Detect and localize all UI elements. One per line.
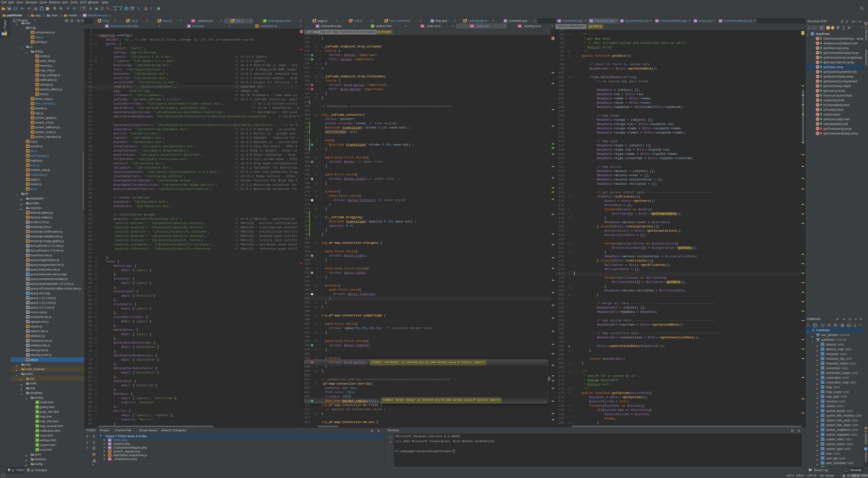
svg-text:QL: QL [847,325,850,326]
svg-text:z: z [815,27,816,28]
svg-text:?: ? [150,7,152,10]
svg-text:a: a [810,27,811,28]
svg-text:A: A [60,7,61,9]
svg-text:DDL: DDL [854,326,857,327]
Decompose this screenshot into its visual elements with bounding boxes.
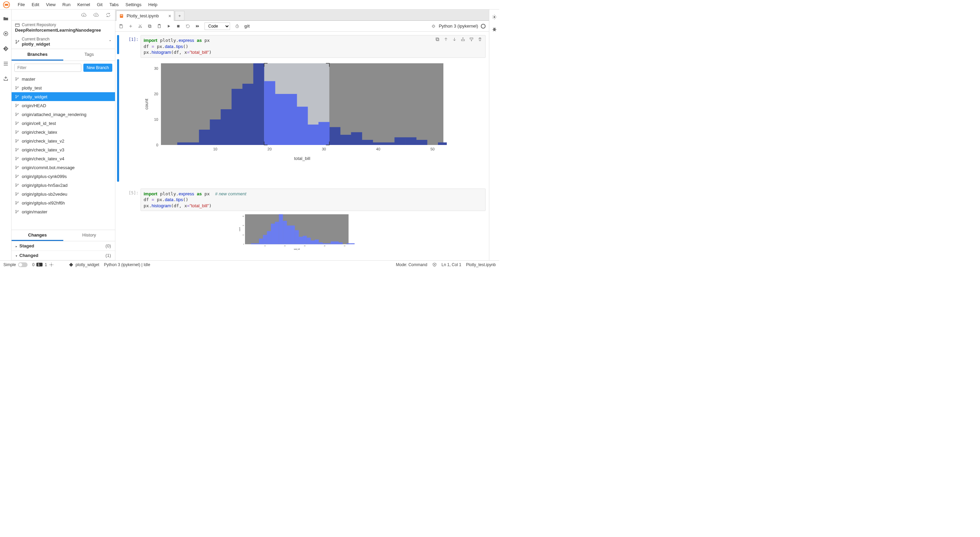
svg-point-40 [16, 157, 16, 158]
branch-item[interactable]: plotly_test [11, 83, 115, 92]
toc-icon[interactable] [3, 61, 9, 67]
move-up-icon[interactable] [443, 37, 449, 42]
menu-help[interactable]: Help [145, 1, 161, 8]
status-branch[interactable]: plotly_widget [76, 262, 99, 267]
kernel-status-icon[interactable] [481, 24, 485, 29]
insert-above-icon[interactable] [460, 37, 466, 42]
tab-tags[interactable]: Tags [63, 49, 115, 61]
menu-tabs[interactable]: Tabs [106, 1, 122, 8]
branch-item[interactable]: origin/gitplus-sb2vedeu [11, 190, 115, 198]
branch-item[interactable]: origin/attached_image_rendering [11, 110, 115, 119]
kernel-name[interactable]: Python 3 (ipykernel) [439, 24, 478, 29]
bug-icon[interactable] [431, 24, 436, 29]
run-all-icon[interactable] [195, 24, 200, 29]
svg-rect-103 [438, 142, 447, 145]
branch-item[interactable]: origin/check_latex_v3 [11, 145, 115, 154]
save-icon[interactable] [119, 24, 124, 29]
property-inspector-icon[interactable] [492, 14, 497, 20]
branch-item[interactable]: origin/master [11, 207, 115, 216]
branch-item[interactable]: plotly_widget [11, 92, 115, 101]
folder-icon[interactable] [3, 16, 9, 22]
extensions-icon[interactable] [3, 76, 9, 82]
git-icon[interactable] [3, 46, 9, 52]
cloud-pull-icon[interactable] [81, 12, 86, 18]
insert-below-icon[interactable] [469, 37, 474, 42]
svg-rect-75 [436, 38, 438, 40]
branch-item[interactable]: origin/commit.bot.message [11, 163, 115, 172]
branch-item[interactable]: origin/check_latex_v4 [11, 154, 115, 163]
histogram-output-2[interactable]: 10203001020304050total_billcount [140, 213, 422, 250]
svg-rect-62 [121, 14, 123, 15]
new-branch-button[interactable]: New Branch [83, 64, 112, 72]
code-cell-1[interactable]: import plotly.express as px df = px.data… [140, 35, 485, 58]
svg-point-23 [16, 107, 16, 107]
stop-icon[interactable] [176, 24, 181, 29]
run-icon[interactable] [166, 24, 171, 29]
menu-run[interactable]: Run [59, 1, 74, 8]
svg-rect-127 [263, 235, 267, 244]
tab-history[interactable]: History [63, 230, 115, 241]
menu-settings[interactable]: Settings [122, 1, 145, 8]
code-cell-2[interactable]: import plotly.express as px # new commen… [140, 188, 485, 211]
svg-rect-82 [210, 120, 221, 145]
git-toolbar-label[interactable]: git [244, 24, 250, 29]
svg-point-42 [18, 158, 18, 158]
svg-rect-107 [275, 94, 286, 145]
file-tab-plotly-test[interactable]: Plotly_test.ipynb × [116, 11, 174, 21]
menu-view[interactable]: View [43, 1, 59, 8]
svg-text:20: 20 [243, 225, 244, 226]
duplicate-icon[interactable] [435, 37, 440, 42]
git-status-icon[interactable] [69, 262, 73, 267]
new-tab-button[interactable]: + [175, 11, 185, 21]
histogram-output-1[interactable]: 10203001020304050total_billcount [140, 60, 422, 162]
close-icon[interactable]: × [169, 13, 171, 19]
copy-icon[interactable] [147, 24, 152, 29]
menu-git[interactable]: Git [94, 1, 106, 8]
cloud-push-icon[interactable] [93, 12, 99, 18]
cut-icon[interactable] [138, 24, 143, 29]
menu-edit[interactable]: Edit [28, 1, 43, 8]
menu-file[interactable]: File [14, 1, 28, 8]
svg-rect-130 [275, 222, 279, 244]
restart-icon[interactable] [185, 24, 190, 29]
running-icon[interactable] [3, 30, 9, 37]
tab-branches[interactable]: Branches [11, 49, 63, 61]
branch-item[interactable]: origin/HEAD [11, 101, 115, 110]
branch-item[interactable]: origin/check_latex [11, 127, 115, 137]
branch-item[interactable]: origin/gitplus-xl92hf6h [11, 198, 115, 207]
simple-toggle[interactable] [18, 262, 27, 267]
svg-text:0: 0 [156, 143, 158, 147]
move-down-icon[interactable] [452, 37, 457, 42]
svg-point-48 [18, 175, 18, 176]
branch-item[interactable]: origin/check_latex_v2 [11, 137, 115, 145]
refresh-icon[interactable] [105, 12, 111, 18]
paste-icon[interactable] [157, 24, 162, 29]
status-file[interactable]: Plotly_test.ipynb [466, 262, 496, 267]
menu-kernel[interactable]: Kernel [74, 1, 94, 8]
status-kernel[interactable]: Python 3 (ipykernel) | Idle [104, 262, 150, 267]
svg-text:20: 20 [154, 92, 158, 96]
current-branch-selector[interactable]: Current Branch plotly_widget ⌃ [11, 35, 115, 49]
svg-rect-134 [291, 226, 295, 244]
timing-icon[interactable] [235, 24, 240, 29]
add-cell-icon[interactable] [128, 24, 133, 29]
terminal-icon[interactable]: $_ [37, 263, 43, 266]
lsp-settings-icon[interactable] [49, 262, 54, 267]
notebook-toolbar: Code git Python 3 (ipykernel) [115, 21, 489, 32]
branch-item[interactable]: origin/cell_id_test [11, 119, 115, 127]
section-changed[interactable]: ▾Changed (1) [11, 251, 115, 260]
branch-item[interactable]: master [11, 75, 115, 83]
svg-rect-99 [395, 137, 406, 145]
svg-rect-80 [188, 142, 199, 145]
section-staged[interactable]: ▸Staged (0) [11, 241, 115, 251]
branch-filter-input[interactable] [14, 64, 81, 72]
branch-item[interactable]: origin/gitplus-cynk099s [11, 172, 115, 181]
trusted-icon[interactable] [432, 262, 437, 267]
svg-text:10: 10 [154, 117, 158, 121]
debugger-icon[interactable] [492, 27, 497, 32]
cell-type-select[interactable]: Code [205, 22, 230, 30]
delete-cell-icon[interactable] [477, 37, 482, 42]
tab-changes[interactable]: Changes [11, 230, 63, 241]
branch-item[interactable]: origin/gitplus-hn5av2ad [11, 181, 115, 190]
svg-rect-98 [383, 142, 395, 145]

------------------------------------------------------------------------

About this task :: Repeat the listing verbatim, pictures excluded.

Exercise output ::
Detect and localize all UI elements. One per line.
svg-text:QL: QL [847,325,850,326]
svg-text:z: z [815,27,816,28]
svg-text:?: ? [150,7,152,10]
svg-text:a: a [810,27,811,28]
svg-text:A: A [60,7,61,9]
svg-text:DDL: DDL [854,326,857,327]
Decompose this screenshot into its visual elements with bounding boxes.
svg-point-40 [16, 157, 16, 158]
branch-item[interactable]: plotly_test [11, 83, 115, 92]
toc-icon[interactable] [3, 61, 9, 67]
move-up-icon[interactable] [443, 37, 449, 42]
menu-help[interactable]: Help [145, 1, 161, 8]
status-branch[interactable]: plotly_widget [76, 262, 99, 267]
kernel-status-icon[interactable] [481, 24, 485, 29]
insert-above-icon[interactable] [460, 37, 466, 42]
tab-tags[interactable]: Tags [63, 49, 115, 61]
menu-tabs[interactable]: Tabs [106, 1, 122, 8]
branch-item[interactable]: origin/gitplus-sb2vedeu [11, 190, 115, 198]
branch-item[interactable]: origin/attached_image_rendering [11, 110, 115, 119]
kernel-name[interactable]: Python 3 (ipykernel) [439, 24, 478, 29]
bug-icon[interactable] [431, 24, 436, 29]
run-all-icon[interactable] [195, 24, 200, 29]
svg-rect-103 [438, 142, 447, 145]
branch-item[interactable]: origin/check_latex_v3 [11, 145, 115, 154]
save-icon[interactable] [119, 24, 124, 29]
property-inspector-icon[interactable] [492, 14, 497, 20]
branch-item[interactable]: origin/master [11, 207, 115, 216]
branch-item[interactable]: plotly_widget [11, 92, 115, 101]
folder-icon[interactable] [3, 16, 9, 22]
extensions-icon[interactable] [3, 76, 9, 82]
git-icon[interactable] [3, 46, 9, 52]
cloud-pull-icon[interactable] [81, 12, 86, 18]
insert-below-icon[interactable] [469, 37, 474, 42]
svg-rect-75 [436, 38, 438, 40]
branch-item[interactable]: origin/commit.bot.message [11, 163, 115, 172]
branch-item[interactable]: origin/check_latex_v4 [11, 154, 115, 163]
histogram-output-2[interactable]: 10203001020304050total_billcount [140, 213, 422, 250]
svg-rect-62 [121, 14, 123, 15]
new-branch-button[interactable]: New Branch [83, 64, 112, 72]
code-cell-1[interactable]: import plotly.express as px df = px.data… [140, 35, 485, 58]
svg-point-23 [16, 107, 16, 107]
stop-icon[interactable] [176, 24, 181, 29]
run-icon[interactable] [166, 24, 171, 29]
menu-run[interactable]: Run [59, 1, 74, 8]
svg-rect-127 [263, 235, 267, 244]
tab-history[interactable]: History [63, 230, 115, 241]
menu-settings[interactable]: Settings [122, 1, 145, 8]
code-cell-2[interactable]: import plotly.express as px # new commen… [140, 188, 485, 211]
svg-rect-82 [210, 120, 221, 145]
git-toolbar-label[interactable]: git [244, 24, 250, 29]
svg-point-42 [18, 158, 18, 158]
svg-rect-107 [275, 94, 286, 145]
file-tab-plotly-test[interactable]: Plotly_test.ipynb × [116, 11, 174, 21]
menu-view[interactable]: View [43, 1, 59, 8]
svg-text:20: 20 [243, 225, 244, 226]
duplicate-icon[interactable] [435, 37, 440, 42]
git-status-icon[interactable] [69, 262, 73, 267]
new-tab-button[interactable]: + [175, 11, 185, 21]
histogram-output-1[interactable]: 10203001020304050total_billcount [140, 60, 422, 162]
close-icon[interactable]: × [169, 13, 171, 19]
copy-icon[interactable] [147, 24, 152, 29]
menu-git[interactable]: Git [94, 1, 106, 8]
cloud-push-icon[interactable] [93, 12, 99, 18]
cut-icon[interactable] [138, 24, 143, 29]
menu-edit[interactable]: Edit [28, 1, 43, 8]
menu-file[interactable]: File [14, 1, 28, 8]
svg-rect-130 [275, 222, 279, 244]
restart-icon[interactable] [185, 24, 190, 29]
running-icon[interactable] [3, 30, 9, 37]
tab-branches[interactable]: Branches [11, 49, 63, 61]
branch-item[interactable]: origin/HEAD [11, 101, 115, 110]
branch-item[interactable]: origin/check_latex [11, 127, 115, 137]
branch-item[interactable]: origin/gitplus-xl92hf6h [11, 198, 115, 207]
simple-toggle[interactable] [18, 262, 27, 267]
svg-text:0: 0 [156, 143, 158, 147]
move-down-icon[interactable] [452, 37, 457, 42]
svg-point-48 [18, 175, 18, 176]
branch-item[interactable]: origin/check_latex_v2 [11, 137, 115, 145]
refresh-icon[interactable] [105, 12, 111, 18]
paste-icon[interactable] [157, 24, 162, 29]
status-file[interactable]: Plotly_test.ipynb [466, 262, 496, 267]
menu-kernel[interactable]: Kernel [74, 1, 94, 8]
status-kernel[interactable]: Python 3 (ipykernel) | Idle [104, 262, 150, 267]
svg-text:20: 20 [154, 92, 158, 96]
current-branch-selector[interactable]: Current Branch plotly_widget ⌃ [11, 35, 115, 49]
svg-rect-134 [291, 226, 295, 244]
timing-icon[interactable] [235, 24, 240, 29]
add-cell-icon[interactable] [128, 24, 133, 29]
terminal-icon[interactable]: $_ [37, 263, 43, 266]
lsp-settings-icon[interactable] [49, 262, 54, 267]
notebook-toolbar: Code git Python 3 (ipykernel) [115, 21, 489, 32]
branch-item[interactable]: origin/cell_id_test [11, 119, 115, 127]
section-changed[interactable]: ▾Changed (1) [11, 251, 115, 260]
branch-item[interactable]: master [11, 75, 115, 83]
svg-rect-99 [395, 137, 406, 145]
svg-rect-80 [188, 142, 199, 145]
section-staged[interactable]: ▸Staged (0) [11, 241, 115, 251]
branch-filter-input[interactable] [14, 64, 81, 72]
branch-item[interactable]: origin/gitplus-cynk099s [11, 172, 115, 181]
trusted-icon[interactable] [432, 262, 437, 267]
svg-text:10: 10 [154, 117, 158, 121]
debugger-icon[interactable] [492, 27, 497, 32]
cell-type-select[interactable]: Code [205, 22, 230, 30]
delete-cell-icon[interactable] [477, 37, 482, 42]
tab-changes[interactable]: Changes [11, 230, 63, 241]
branch-item[interactable]: origin/gitplus-hn5av2ad [11, 181, 115, 190]
svg-rect-98 [383, 142, 395, 145]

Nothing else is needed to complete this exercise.